El pie diabético es una de las complicaciones más relevantes de la diabetes, tanto por su frecuencia como por las consecuencias que puede tener si no se detecta a tiempo. No se trata de un problema puntual, sino del resultado de cambios progresivos que afectan a los nervios, la circulación y la capacidad de cicatrización del organismo. Estos cambios pueden pasar desapercibidos durante años, lo que explica por qué muchas veces el diagnóstico llega cuando ya existe una lesión visible.

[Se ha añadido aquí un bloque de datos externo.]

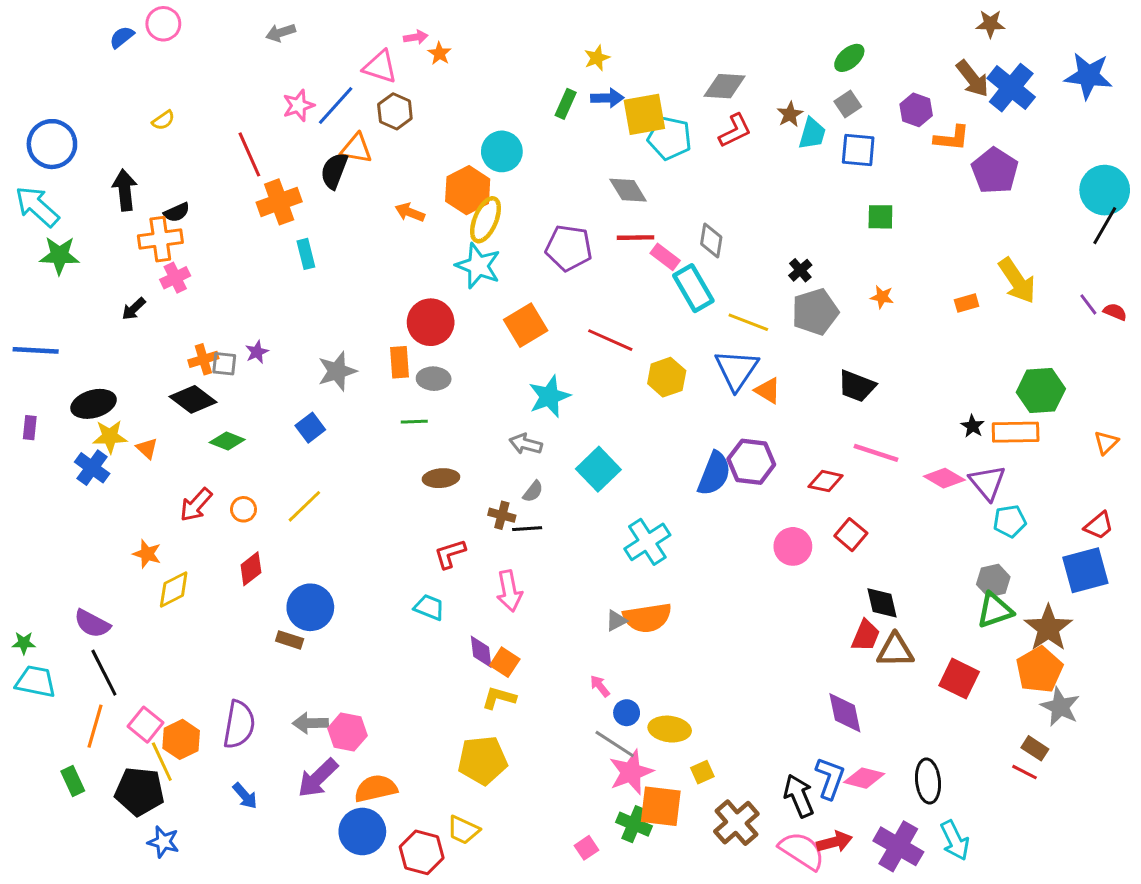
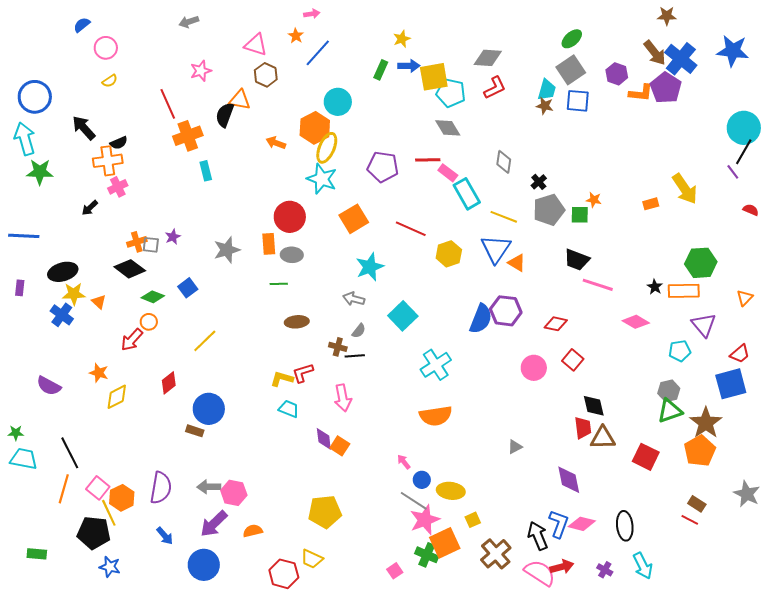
pink circle: (163, 24) -> (106, 48), moved
pink arrow: (416, 37) -> (312, 14), moved
gray square: (848, 104) -> (571, 70), size x1.6
blue line: (336, 105) -> (318, 53), moved
brown star: (790, 114) -> (545, 106), moved, turned -30
purple pentagon: (995, 171) -> (666, 88), moved
black arrow: (125, 190) -> (84, 128), turned -36
gray diamond: (628, 190) -> (448, 128), moved
cyan arrow: (37, 206) -> (25, 139), turned 32
green square: (880, 217) -> (580, 215), moved
gray diamond: (711, 241) -> (504, 162), moved
purple line: (1088, 304) -> (733, 172), moved
blue square: (310, 428) -> (188, 288), moved
pink line: (876, 453) -> (598, 285), moved
purple triangle: (987, 483) -> (704, 325), moved
orange circle: (244, 509) -> (149, 322), moved
gray triangle: (616, 621) -> (515, 447), moved
purple semicircle: (92, 624) -> (49, 386), moved
red trapezoid: (866, 635) -> (583, 428), turned -30
yellow L-shape: (499, 698) -> (282, 379), moved
gray star: (1060, 707) -> (747, 494), moved
green rectangle: (73, 781) -> (37, 554), moved, turned -60
orange semicircle: (376, 788) -> (253, 531), size x0.7
orange square: (661, 806) -> (445, 543), turned -32
blue circle: (362, 831) -> (204, 565), moved
purple cross: (898, 846) -> (605, 570), size x0.5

Muchas personas con diabetes empiezan notando sensaciones que no siempre identifican como algo importante: hormigueo en los pies, pérdida de sensibilidad o pequeños cambios en la piel. En otros casos, el primer aviso es una herida que no cicatriza como debería o una zona de presión que acaba evolucionando. Este tipo de situaciones suele ser el momento en el que se empieza a buscar información sobre el pie diabético y sus riesgos.

En consulta es habitual comprobar que estos problemas no aparecen de forma repentina, sino que han ido desarrollándose poco a poco. Entender qué ocurre en el pie diabético, qué factores lo favorecen y qué señales conviene vigilar permite actuar antes de que aparezcan complicaciones más serias.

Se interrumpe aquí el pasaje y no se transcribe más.